• Activity
Each line below from the one containing "Cool Stuff Store" through the one containing "Becker Shoes" should be output exactly as it stands, and no other line should appear.

** Record excerpts follows **

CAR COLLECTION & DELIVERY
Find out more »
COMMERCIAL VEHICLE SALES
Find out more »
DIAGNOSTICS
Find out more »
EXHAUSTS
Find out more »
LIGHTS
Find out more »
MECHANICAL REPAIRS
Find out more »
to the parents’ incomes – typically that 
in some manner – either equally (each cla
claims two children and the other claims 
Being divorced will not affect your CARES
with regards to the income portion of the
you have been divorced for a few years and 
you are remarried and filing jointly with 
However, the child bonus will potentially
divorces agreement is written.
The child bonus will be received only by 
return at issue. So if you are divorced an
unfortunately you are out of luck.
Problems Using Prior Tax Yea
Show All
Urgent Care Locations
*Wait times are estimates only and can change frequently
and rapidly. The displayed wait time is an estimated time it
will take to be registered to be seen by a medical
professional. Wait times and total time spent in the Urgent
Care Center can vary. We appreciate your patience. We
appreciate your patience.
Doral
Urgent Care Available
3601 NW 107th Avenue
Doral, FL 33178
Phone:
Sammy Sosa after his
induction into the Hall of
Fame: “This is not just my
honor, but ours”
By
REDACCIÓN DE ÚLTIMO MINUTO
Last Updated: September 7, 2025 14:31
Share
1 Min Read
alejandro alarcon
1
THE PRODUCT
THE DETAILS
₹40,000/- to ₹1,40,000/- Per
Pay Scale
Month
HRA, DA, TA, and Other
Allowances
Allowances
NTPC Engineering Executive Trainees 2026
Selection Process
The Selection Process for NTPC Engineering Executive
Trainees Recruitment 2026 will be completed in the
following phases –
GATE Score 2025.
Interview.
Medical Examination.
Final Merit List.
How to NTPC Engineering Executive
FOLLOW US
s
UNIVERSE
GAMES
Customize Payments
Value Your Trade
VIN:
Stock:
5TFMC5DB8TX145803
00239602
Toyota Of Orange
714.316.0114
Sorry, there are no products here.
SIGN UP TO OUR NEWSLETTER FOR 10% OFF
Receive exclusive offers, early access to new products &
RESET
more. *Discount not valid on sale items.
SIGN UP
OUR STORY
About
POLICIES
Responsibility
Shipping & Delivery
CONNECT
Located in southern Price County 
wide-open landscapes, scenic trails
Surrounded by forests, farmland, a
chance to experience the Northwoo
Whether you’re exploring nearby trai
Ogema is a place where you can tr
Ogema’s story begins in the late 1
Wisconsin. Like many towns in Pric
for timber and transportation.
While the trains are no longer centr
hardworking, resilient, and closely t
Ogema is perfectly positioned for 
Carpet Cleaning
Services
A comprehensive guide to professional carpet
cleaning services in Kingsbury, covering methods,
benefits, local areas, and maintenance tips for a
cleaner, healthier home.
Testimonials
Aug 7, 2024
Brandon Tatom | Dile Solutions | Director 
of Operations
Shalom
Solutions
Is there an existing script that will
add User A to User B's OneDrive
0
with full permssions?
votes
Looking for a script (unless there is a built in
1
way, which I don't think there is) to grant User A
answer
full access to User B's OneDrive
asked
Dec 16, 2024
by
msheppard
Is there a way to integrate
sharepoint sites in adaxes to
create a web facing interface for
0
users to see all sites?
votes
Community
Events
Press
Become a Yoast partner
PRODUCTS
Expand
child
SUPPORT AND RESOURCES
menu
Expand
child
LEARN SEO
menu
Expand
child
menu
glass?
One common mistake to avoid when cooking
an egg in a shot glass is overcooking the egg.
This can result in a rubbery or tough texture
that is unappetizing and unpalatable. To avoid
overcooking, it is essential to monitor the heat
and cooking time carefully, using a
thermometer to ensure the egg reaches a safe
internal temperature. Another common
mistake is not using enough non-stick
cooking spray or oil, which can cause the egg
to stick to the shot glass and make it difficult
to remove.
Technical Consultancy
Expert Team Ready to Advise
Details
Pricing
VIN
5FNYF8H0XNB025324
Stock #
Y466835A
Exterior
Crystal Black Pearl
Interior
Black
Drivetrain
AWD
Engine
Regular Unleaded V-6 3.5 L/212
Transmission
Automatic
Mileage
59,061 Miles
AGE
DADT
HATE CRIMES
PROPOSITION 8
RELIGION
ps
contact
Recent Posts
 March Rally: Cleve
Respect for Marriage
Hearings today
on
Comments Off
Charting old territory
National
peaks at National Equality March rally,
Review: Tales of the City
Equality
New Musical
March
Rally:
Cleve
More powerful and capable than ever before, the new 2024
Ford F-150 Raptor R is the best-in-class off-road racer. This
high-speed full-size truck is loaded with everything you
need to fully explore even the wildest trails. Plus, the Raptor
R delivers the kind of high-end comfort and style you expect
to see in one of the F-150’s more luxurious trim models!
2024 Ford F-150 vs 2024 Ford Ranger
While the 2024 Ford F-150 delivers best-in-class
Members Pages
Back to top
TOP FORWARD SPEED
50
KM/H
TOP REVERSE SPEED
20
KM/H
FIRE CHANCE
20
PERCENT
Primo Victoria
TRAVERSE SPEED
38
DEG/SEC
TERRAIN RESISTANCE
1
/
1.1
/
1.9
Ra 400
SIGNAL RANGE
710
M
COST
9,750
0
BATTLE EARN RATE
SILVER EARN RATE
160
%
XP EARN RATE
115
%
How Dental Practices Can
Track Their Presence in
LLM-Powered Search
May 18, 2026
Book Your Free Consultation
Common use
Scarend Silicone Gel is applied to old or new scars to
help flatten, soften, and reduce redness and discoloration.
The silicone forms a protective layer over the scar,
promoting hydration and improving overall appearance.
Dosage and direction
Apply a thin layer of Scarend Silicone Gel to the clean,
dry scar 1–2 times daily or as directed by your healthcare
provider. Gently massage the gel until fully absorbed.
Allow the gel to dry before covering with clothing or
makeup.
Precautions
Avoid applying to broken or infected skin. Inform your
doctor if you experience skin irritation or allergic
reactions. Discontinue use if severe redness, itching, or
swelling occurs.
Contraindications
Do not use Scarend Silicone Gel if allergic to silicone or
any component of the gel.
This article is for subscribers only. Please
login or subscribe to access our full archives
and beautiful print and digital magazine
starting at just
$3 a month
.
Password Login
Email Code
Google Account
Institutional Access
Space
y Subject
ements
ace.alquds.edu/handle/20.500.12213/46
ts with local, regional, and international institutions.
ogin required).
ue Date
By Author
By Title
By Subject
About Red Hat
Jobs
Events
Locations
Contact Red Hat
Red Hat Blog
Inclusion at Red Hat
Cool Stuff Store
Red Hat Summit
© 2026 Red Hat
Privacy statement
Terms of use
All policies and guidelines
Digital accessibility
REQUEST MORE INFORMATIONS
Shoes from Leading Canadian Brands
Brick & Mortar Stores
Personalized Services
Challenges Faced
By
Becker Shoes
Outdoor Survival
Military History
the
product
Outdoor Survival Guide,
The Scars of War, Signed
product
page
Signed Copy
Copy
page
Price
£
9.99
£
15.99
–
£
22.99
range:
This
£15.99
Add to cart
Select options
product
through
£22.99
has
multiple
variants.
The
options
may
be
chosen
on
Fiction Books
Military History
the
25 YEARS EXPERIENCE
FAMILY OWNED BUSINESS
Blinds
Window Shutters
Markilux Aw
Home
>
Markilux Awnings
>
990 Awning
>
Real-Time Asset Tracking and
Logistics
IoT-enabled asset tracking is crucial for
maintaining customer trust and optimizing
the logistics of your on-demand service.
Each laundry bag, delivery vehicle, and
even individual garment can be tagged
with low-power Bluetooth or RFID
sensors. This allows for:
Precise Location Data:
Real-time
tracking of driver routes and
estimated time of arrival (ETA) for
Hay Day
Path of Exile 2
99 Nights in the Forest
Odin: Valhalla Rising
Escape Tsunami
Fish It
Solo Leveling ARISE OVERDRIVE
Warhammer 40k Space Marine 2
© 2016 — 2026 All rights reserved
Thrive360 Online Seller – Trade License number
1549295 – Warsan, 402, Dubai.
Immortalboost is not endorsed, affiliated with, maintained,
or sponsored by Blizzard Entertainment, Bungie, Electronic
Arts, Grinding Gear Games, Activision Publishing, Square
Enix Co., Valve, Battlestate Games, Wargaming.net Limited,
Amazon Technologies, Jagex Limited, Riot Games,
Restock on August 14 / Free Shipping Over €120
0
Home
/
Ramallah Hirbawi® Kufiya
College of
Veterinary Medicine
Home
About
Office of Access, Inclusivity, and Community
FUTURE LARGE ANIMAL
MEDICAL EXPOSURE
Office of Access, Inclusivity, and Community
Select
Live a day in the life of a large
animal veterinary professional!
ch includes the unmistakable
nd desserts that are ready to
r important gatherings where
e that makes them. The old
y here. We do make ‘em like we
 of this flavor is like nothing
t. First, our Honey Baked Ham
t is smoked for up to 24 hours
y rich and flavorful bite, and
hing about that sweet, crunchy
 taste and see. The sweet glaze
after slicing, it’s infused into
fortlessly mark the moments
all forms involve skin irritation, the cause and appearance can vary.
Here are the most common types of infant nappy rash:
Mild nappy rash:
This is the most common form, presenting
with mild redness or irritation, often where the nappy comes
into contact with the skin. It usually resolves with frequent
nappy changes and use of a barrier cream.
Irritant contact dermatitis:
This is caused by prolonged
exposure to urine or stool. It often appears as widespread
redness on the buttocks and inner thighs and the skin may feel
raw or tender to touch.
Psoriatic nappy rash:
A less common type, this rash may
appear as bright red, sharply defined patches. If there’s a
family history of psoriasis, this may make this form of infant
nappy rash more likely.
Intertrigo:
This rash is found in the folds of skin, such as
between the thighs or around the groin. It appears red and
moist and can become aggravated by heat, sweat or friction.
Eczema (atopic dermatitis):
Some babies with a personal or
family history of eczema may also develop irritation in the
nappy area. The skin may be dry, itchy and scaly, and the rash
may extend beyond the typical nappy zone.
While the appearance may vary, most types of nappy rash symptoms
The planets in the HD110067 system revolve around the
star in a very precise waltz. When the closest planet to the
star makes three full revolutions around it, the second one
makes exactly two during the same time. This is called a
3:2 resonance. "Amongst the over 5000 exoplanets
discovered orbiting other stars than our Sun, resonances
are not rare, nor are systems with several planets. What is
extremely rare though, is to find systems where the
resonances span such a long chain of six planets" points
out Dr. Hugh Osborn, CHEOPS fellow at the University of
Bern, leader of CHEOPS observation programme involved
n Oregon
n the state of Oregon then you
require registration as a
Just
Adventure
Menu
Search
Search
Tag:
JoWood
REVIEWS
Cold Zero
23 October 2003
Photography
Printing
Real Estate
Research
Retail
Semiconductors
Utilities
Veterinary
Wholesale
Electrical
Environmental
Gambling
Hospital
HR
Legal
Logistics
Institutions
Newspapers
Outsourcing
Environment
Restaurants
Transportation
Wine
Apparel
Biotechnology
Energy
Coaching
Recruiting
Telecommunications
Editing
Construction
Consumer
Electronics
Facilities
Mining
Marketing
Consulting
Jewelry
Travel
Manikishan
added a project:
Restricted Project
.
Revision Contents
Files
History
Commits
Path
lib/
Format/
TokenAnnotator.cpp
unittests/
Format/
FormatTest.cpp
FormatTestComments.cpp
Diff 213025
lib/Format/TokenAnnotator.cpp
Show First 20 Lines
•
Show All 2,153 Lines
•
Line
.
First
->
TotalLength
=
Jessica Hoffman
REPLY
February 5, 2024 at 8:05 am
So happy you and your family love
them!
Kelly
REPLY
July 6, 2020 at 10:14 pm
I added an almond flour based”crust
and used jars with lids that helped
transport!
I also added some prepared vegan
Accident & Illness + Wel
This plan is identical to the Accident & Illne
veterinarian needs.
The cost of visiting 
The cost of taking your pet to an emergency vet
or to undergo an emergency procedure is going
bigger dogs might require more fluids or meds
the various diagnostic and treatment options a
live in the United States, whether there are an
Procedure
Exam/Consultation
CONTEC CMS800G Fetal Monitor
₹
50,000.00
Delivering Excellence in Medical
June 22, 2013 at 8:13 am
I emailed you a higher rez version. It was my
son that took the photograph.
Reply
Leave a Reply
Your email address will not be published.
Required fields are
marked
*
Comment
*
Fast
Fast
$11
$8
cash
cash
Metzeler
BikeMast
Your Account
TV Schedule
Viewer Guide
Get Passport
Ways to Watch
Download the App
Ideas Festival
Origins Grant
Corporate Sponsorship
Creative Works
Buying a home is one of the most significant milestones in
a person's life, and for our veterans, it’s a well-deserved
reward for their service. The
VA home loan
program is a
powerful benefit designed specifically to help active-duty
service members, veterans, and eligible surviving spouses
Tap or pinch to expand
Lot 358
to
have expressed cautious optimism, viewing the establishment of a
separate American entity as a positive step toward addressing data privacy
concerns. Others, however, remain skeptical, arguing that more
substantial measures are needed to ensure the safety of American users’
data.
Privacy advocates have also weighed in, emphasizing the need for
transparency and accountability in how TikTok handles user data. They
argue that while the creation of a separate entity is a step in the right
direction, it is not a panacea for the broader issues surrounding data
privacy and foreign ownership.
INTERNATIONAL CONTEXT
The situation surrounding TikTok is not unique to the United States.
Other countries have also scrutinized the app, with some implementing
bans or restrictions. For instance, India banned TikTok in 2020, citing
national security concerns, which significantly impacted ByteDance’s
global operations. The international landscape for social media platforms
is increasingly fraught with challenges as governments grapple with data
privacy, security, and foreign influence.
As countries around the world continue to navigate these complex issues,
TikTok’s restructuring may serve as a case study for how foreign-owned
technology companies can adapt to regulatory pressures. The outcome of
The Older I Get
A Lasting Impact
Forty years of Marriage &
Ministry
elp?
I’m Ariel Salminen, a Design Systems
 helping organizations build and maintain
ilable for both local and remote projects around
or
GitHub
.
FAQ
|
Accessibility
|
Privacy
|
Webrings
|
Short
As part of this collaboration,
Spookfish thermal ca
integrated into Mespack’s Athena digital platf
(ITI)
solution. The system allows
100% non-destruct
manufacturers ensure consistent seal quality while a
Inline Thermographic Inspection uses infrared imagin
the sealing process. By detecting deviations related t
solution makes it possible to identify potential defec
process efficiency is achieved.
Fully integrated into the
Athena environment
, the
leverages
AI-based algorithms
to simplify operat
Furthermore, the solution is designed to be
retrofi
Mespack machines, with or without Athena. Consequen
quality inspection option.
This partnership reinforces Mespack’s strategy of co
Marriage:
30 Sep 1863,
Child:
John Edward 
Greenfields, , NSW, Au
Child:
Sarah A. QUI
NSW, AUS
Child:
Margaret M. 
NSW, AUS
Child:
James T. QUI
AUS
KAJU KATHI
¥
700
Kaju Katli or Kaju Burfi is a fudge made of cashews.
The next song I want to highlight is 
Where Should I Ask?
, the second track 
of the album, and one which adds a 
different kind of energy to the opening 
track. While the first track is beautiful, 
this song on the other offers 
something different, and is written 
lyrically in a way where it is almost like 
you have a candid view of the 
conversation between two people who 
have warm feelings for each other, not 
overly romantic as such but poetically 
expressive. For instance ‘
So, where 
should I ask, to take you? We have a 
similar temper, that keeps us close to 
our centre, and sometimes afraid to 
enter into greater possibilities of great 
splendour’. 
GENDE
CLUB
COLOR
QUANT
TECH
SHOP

** End of Record excerpts **

• Answer to the problem
Cool Stuff Store
Red Hat Summit
© 2026 Red Hat
Privacy statement
Terms of use
All policies and guidelines
Digital accessibility
REQUEST MORE INFORMATIONS
Shoes from Leading Canadian Brands
Brick & Mortar Stores
Personalized Services
Challenges Faced
By
Becker Shoes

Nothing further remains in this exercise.